Figuring out how these factors influence an individual’s COVID-19 trajectory could alert people—either before they get sick or early on in the infection—that they are vulnerable to developing long COVID, says Jim Heath, president of the Institute for Systems Biology, a research nonprofit in Seattle and one of dozens of co-authors on the new paper.

The new study, while thorough, is not the only attempt to identify biological vulnerabilities of long COVID, says Anna Ssentongo, an infectious disease epidemiologist at Penn State College of Medicine in Hershey, Pennsylvania, who was not on the study team. But it’s not the only attempt to identify biological vulnerabilities, she notes.
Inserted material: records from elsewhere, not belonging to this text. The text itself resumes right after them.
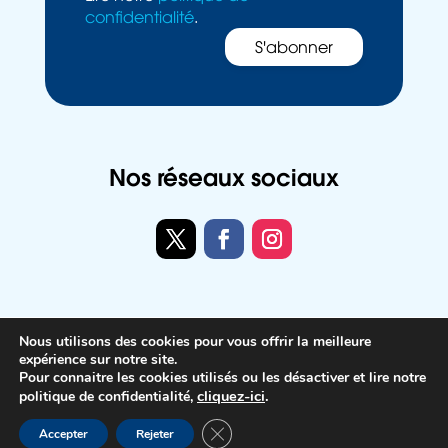
confidentialité
.
Nos réseaux sociaux
Twitter
Facebook
Instagram
Nous utilisons des cookies pour vous offrir la meilleure
Politique de confidentialité
expérience sur notre site.
Pour connaitre les cookies utilisés ou les désactiver et lire notre
Mentions légales
cliquez-ici
.
politique de confidentialité,
Conception Agence Cosiweb
Fermer la bannière des cookies GDP
Accepter
Rejeter
Accessibilité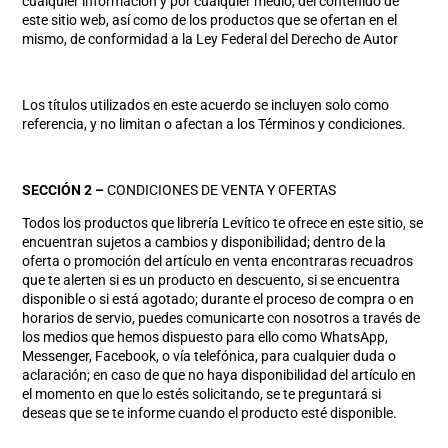
cualquier información y por cualquier medio, del contenido de
este sitio web, así como de los productos que se ofertan en el
mismo, de conformidad a la Ley Federal del Derecho de Autor
Los títulos utilizados en este acuerdo se incluyen solo como
referencia, y no limitan o afectan a los Términos y condiciones.
SECCIÓN 2 –
CONDICIONES DE VENTA Y OFERTAS
Todos los productos que librería Levítico te ofrece en este sitio, se
encuentran sujetos a cambios y disponibilidad; dentro de la
oferta o promoción del artículo en venta encontraras recuadros
que te alerten si es un producto en descuento, si se encuentra
disponible o si está agotado; durante el proceso de compra o en
horarios de servio, puedes comunicarte con nosotros a través de
los medios que hemos dispuesto para ello como WhatsApp,
Messenger, Facebook, o vía telefónica, para cualquier duda o
aclaración; en caso de que no haya disponibilidad del artículo en
el momento en que lo estés solicitando, se te preguntará si
deseas que se te informe cuando el producto esté disponible.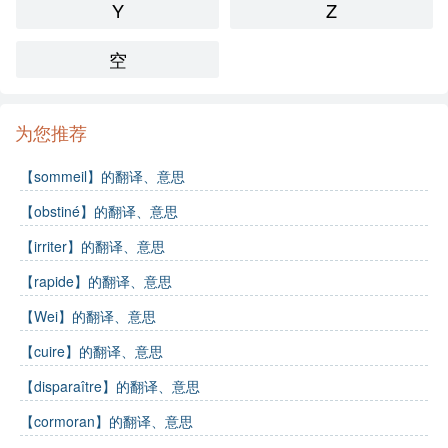
Y
Z
空
为您推荐
【sommeil】的翻译、意思
【obstiné】的翻译、意思
【irriter】的翻译、意思
【rapide】的翻译、意思
【Wei】的翻译、意思
【cuire】的翻译、意思
【disparaître】的翻译、意思
【cormoran】的翻译、意思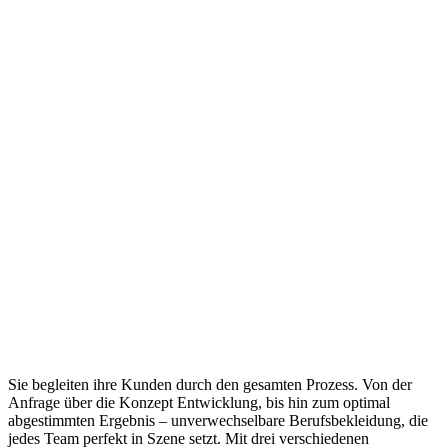
Sie begleiten ihre Kunden durch den gesamten Prozess. Von der
Anfrage über die Konzept Entwicklung, bis hin zum optimal
abgestimmten Ergebnis – unverwechselbare Berufsbekleidung, die
jedes Team perfekt in Szene setzt. Mit drei verschiedenen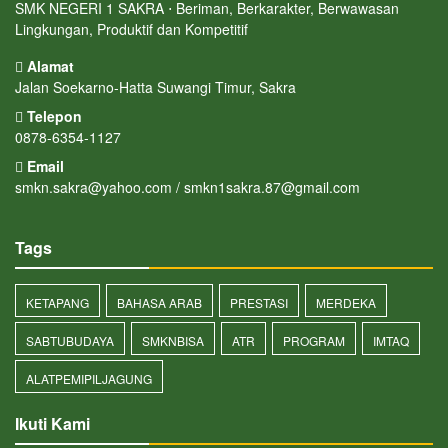
SMK NEGERI 1 SAKRA ⋅ Beriman, Berkarakter, Berwawasan
Lingkungan, Produktif dan Kompetitif
Alamat
Jalan Soekarno-Hatta Suwangi Timur, Sakra
Telepon
0878-6354-1127
Email
smkn.sakra@yahoo.com / smkn1sakra.87@gmail.com
Tags
KETAPANG
BAHASA ARAB
PRESTASI
MERDEKA
SABTUBUDAYA
SMKNBISA
ATR
PROGRAM
IMTAQ
ALATPEMIPILJAGUNG
Ikuti Kami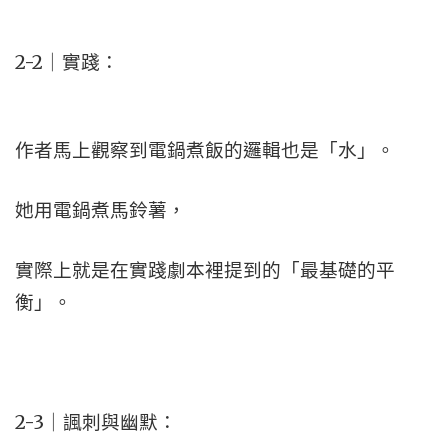
2-2｜實踐：
作者馬上觀察到電鍋煮飯的邏輯也是「水」。
她用電鍋煮馬鈴薯，
實際上就是在實踐劇本裡提到的「最基礎的平
衡」。
2-3｜諷刺與幽默：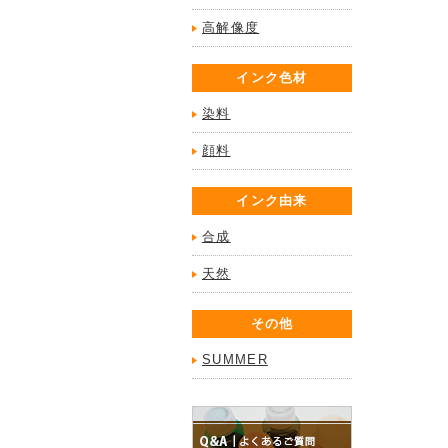
高解像度
インク色材
染料
顔料
インク由来
合成
天然
その他
SUMMER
Other studies have zeroed in on genetic factors and even changes in the microbiome as possible risk factors for long COVID.

Eventually, research into these risk factors could lead to personalized treatments for long COVID, says Avindra Nath, the clinical director of the National Institute of Neurological Disorders and Stroke, part of the U.S. National Institutes of Health. It could also reduce the rates of long COVID, he adds, and help legitimize the complaints of people who developed an illness that doesn’t have an obvious test or even a clear definition.

Huge spectrum of symptoms 

Uku encountered much skepticism when she started seeking medical care for her post-COVID-19 problems. Friends and family members doubted her symptoms were real. Doctors prescribed antidepressants and told her boyfriend her illness was probably psychosomatic.

“Patients who have long COVID go to the doctor, and they say they’ve got brain fog, or they can't sleep or they're tired all the time, and the doctor just tells them to get some rest or something. And people find that incredibly frustrating. They know something's wrong with them,” says Heath. “As soon as you can begin to define a condition like that, that's the first step toward treating it.”

But not everyone was surprised that Uku and people like her were showing up at hospitals and clinics.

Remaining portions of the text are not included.